Marc Benno has a nice rock-and-roll voice, the kind that remains impersonal in a group context but which shines here despite a certain thinness. Actually, the shallowness of Benno's voice, and the fact that it is not up front but off behind the band, gives this album a "basement tapes" quality that contributes to its effectiveness: a relaxed jam session among friends (some friends: among the side people on this album are Booker T. Jones, Ry Cooder, Jim Horn, and Rita Coolidge). Benno's songs are weak, but they show promise and there are mo ments of real strength throughout (the album ends strongly with Hard Road, his tribute to rock-a-billy, and a very funky Nice Feelite). A satisfying album.

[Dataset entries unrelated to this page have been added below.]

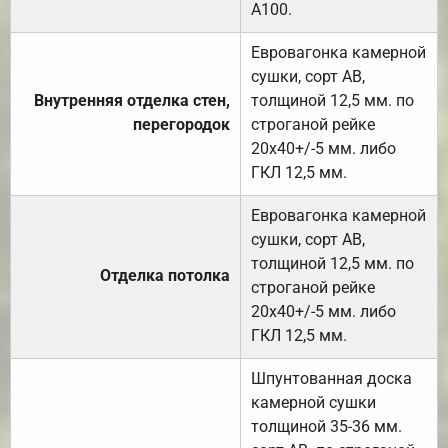
А100.
Евровагонка камерной
сушки, сорт АВ,
Внутренняя отделка стен,
толщиной 12,5 мм. по
перегородок
строганой рейке
20х40+/-5 мм. либо
ГКЛ 12,5 мм.
Евровагонка камерной
сушки, сорт АВ,
толщиной 12,5 мм. по
Отделка потолка
строганой рейке
20х40+/-5 мм. либо
ГКЛ 12,5 мм.
Шпунтованная доска
камерной сушки
толщиной 35-36 мм.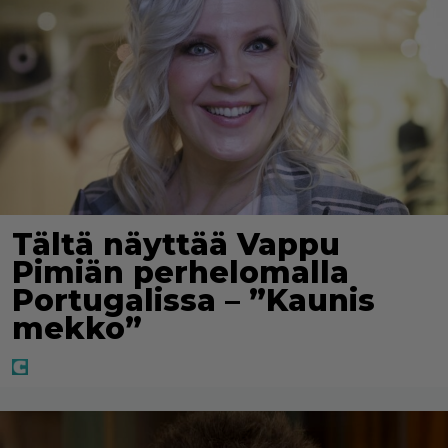
Tältä näyttää Vappu
Pimiän perhelomalla
Portugalissa – ”Kaunis
mekko”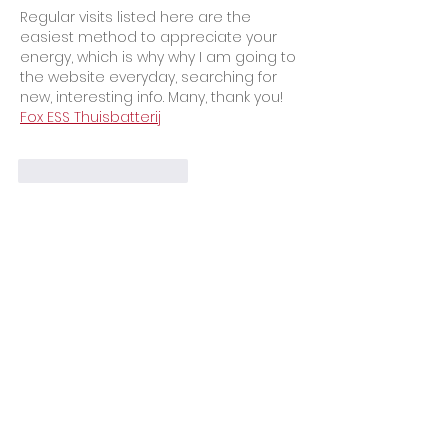
Regular visits listed here are the 
easiest method to appreciate your 
energy, which is why why I am going to 
the website everyday, searching for 
new, interesting info. Many, thank you! 
Fox ESS Thuisbatterij
Curtir
Responder
doran dennis
14 de jul.
I think I have never seen such blogs 
ever before that has complete things 
with all details which I want. So kindly 
update this ever for us. 
Zonnepanelen
Curtir
Responder
Mostrar mais comentários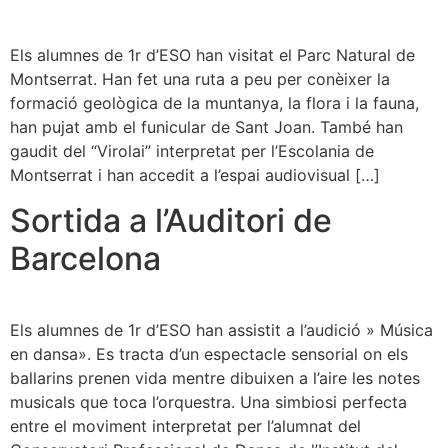
Els alumnes de 1r d’ESO han visitat el Parc Natural de
Montserrat. Han fet una ruta a peu per conèixer la
formació geològica de la muntanya, la flora i la fauna,
han pujat amb el funicular de Sant Joan. També han
gaudit del “Virolai” interpretat per l’Escolania de
Montserrat i han accedit a l’espai audiovisual […]
Sortida a l’Auditori de
Barcelona
Els alumnes de 1r d’ESO han assistit a l’audició » Música
en dansa». Es tracta d’un espectacle sensorial on els
ballarins prenen vida mentre dibuixen a l’aire les notes
musicals que toca l’orquestra. Una simbiosi perfecta
entre el moviment interpretat per l’alumnat del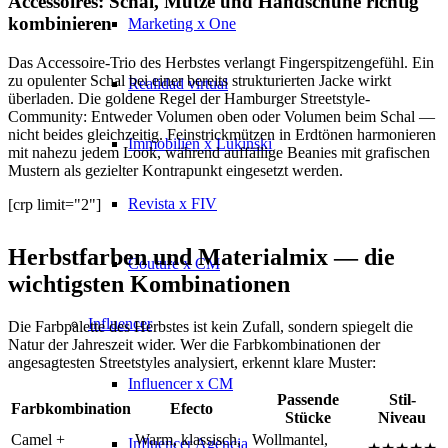
Accessoires: Schal, Mütze und Handschuhe richtig
kombinieren
Marketing x One
Das Accessoire-Trio des Herbstes verlangt Fingerspitzengefühl. Ein
zu opulenter Schal bei einer bereits strukturierten Jacke wirkt
Realidad virtual
überladen. Die goldene Regel der Hamburger Streetstyle-
Community: Entweder Volumen oben oder Volumen beim Schal —
nicht beides gleichzeitig. Feinstrickmützen in Erdtönen harmonieren
Immobilien x Lukinski
mit nahezu jedem Look, während auffällige Beanies mit grafischen
Mustern als gezielter Kontrapunkt eingesetzt werden.
Revista x FIV
[crp limit="2"]
Herbstfarben und Materialmix — die
Couture x CM
wichtigsten Kombinationen
Influencer
Die Farbpalette des Herbstes ist kein Zufall, sondern spiegelt die
Natur der Jahreszeit wider. Wer die Farbkombinationen der
angesagtesten Streetstyles analysiert, erkennt klare Muster:
Influencer x CM
Passende
Stil-
Farbkombination
Efecto
Stücke
Niveau
Camel +
Warm, klassisch,
Wollmantel,
Influencer Agencia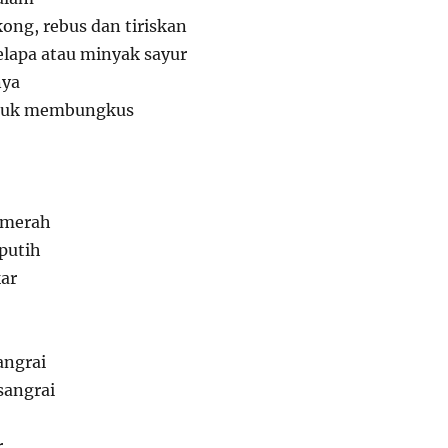
kong, rebus dan tiriskan
lapa atau minyak sayur
nya
ntuk membungkus
 merah
putih
kar
angrai
sangrai
r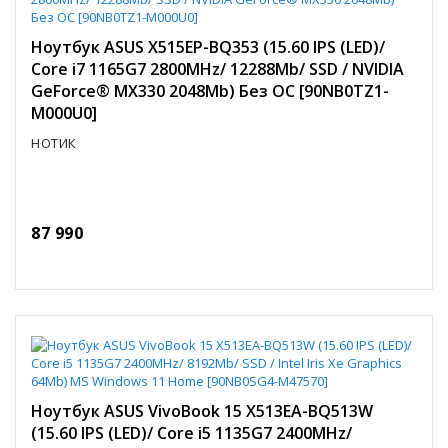
Ноутбук ASUS X515EP-BQ353 (15.60 IPS (LED)/
Core i7 1165G7 2800MHz/ 12288Mb/ SSD / NVIDIA
GeForce® MX330 2048Mb) Без ОС [90NB0TZ1-
M000U0]
НОТИК
87 990
Ноутбук ASUS VivoBook 15 X513EA-BQ513W
(15.60 IPS (LED)/ Core i5 1135G7 2400MHz/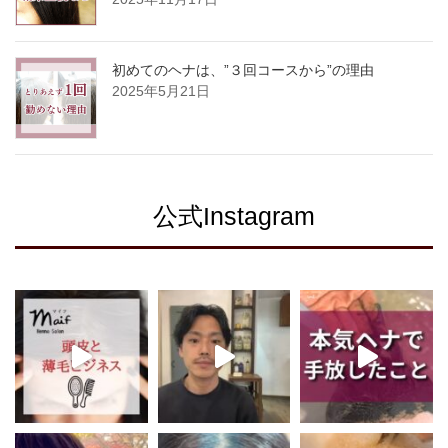
初めてのヘナは、”３回コースから”の理由
2025年5月21日
公式Instagram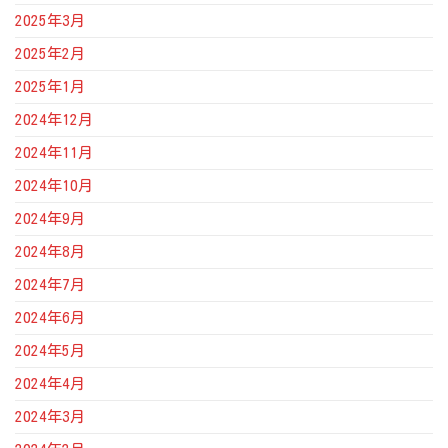
2025年3月
2025年2月
2025年1月
2024年12月
2024年11月
2024年10月
2024年9月
2024年8月
2024年7月
2024年6月
2024年5月
2024年4月
2024年3月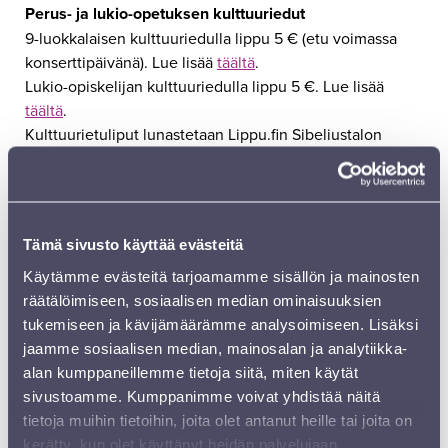
Perus- ja lukio-opetuksen kulttuuriedut
9-luokkalaisen kulttuuriedulla lippu 5 € (etu voimassa
konserttipäivänä). Lue lisää
täältä
.
Lukio-opiskelijan kulttuuriedulla lippu 5 €. Lue lisää
täältä
.
Kulttuurietuliput lunastetaan Lippu.fin Sibeliustalon
myyntipisteestä. Ei ennakkovarauksia.
Kulttuuriedun ryhmäliput varataan sähköpostitse
sinfonialahti@lahti.fi. Ryhmävaraukset tulee vahvistaa
Tämä sivusto käyttää evästeitä
kolme viikkoa ennen ko. konserttia. Valvovat opettajat
ovat oikeutettuja kulttuuriedun hintaisiin lippuihin.
Käytämme evästeitä tarjoamamme sisällön ja mainosten
räätälöimiseen, sosiaalisen median ominaisuuksien
Kausikortin lainaus Lahden kaupunginkirjastosta
tukemiseen ja kävijämäärämme analysoimiseen. Lisäksi
Lahden pääkirjastosta sekä Nastolan kirjastosta on
jaamme sosiaalisen median, mainosalan ja analytiikka-
lainattavissa Suuri Sinfonia -sarjan kausikortti. Katso
alan kumppaneillemme tietoja siitä, miten käytät
kausikorttiin kuuluvat konsertit
täältä.
sivustoamme. Kumppanimme voivat yhdistää näitä
tietoja muihin tietoihin, joita olet antanut heille tai joita on
Lippujen postitus- ja laskutus
kerätty, kun olet käyttänyt heidän palvelujaan.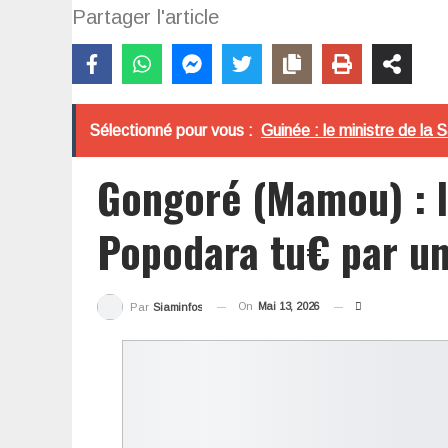
Partager l'article
Sélectionné pour vous :
Guinée : le ministre de la 
Gongoré (Mamou) : 
Popodara tu€ par un
On
Mai 13, 2026
Par
Siaminfos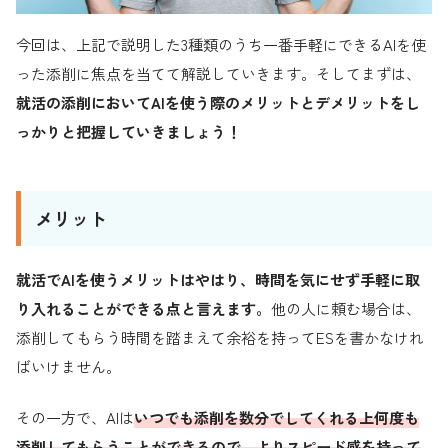
今回は、上記で説明した3種類のうち一番手軽にできるAIを使
った添削に焦点を当てて解説していきます。そしてまずは、
就活の添削においてAIを使う際のメリットとデメリットをし
っかりと把握していきましょう！
メリット
就活でAIを使うメリットはやはり、時間を気にせず手軽に取
り入れることができる点と言えます。
他の人に頼む場合は、
添削してもらう時間を踏まえて余裕を持ってESを書かなけれ
ばいけません。
その一方で、AIは
いつでも添削を数分でしてくれる上何度も
添削してもらうことができるので、よりスピード感を持って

Ry Cooder, who is famous as a side man (with the Stones, among others), is the latest to step from the studio into the spotlight. It doesn't really feel like it's his album, but that doesn't keep it from being one of the warmest and most entertaining LPs in months. It was produced by Van Dyke Parks and Lenny Waronker and, though Parks is credited with arranging only one tune (orchestration is by Kirby Johnson), he seems to have dominated the proceedings. The record is full of lush but mocking voicings and little musical jokes and, even though he is singing and playing lead guitar and apparently having the time of his life, there is a sense of Cooder's being a sideman on his own album-the employee of Parks and, maybe, Kirby Johnson. The material is well chosen, from One Meat Ball and Randy Newman's Old Kentucky Home through blues by Leadbelly, Sleepy John Estes, and Blind Willie Johnson (the only exception is Woody Guthrie's Do Re Mi, which is given an insensitive reading). Anyhow, good work from all concerned-a very special album.

"Delta Momma Blues" is Townes Van Zandt's fourth album and in some ways his best. Van Zandt is a very straight forward songwriter and if his tunes aren't especially catchy, they usually deserve a hearing when he does them himself. He has a very uncluttered vocal style rather like Paul Clayton's. His albums are never mind-blowers, but they are the work of a serious, intelligent, and hard-working musician and they are all worth owning.

J.G.

TOWER OF POWER: East Bay Grease. Tower of Power, hard rock band. (The Price; Social Lubrication; Knock Your self Out; three more.) San Francisco SD 204, $4.98.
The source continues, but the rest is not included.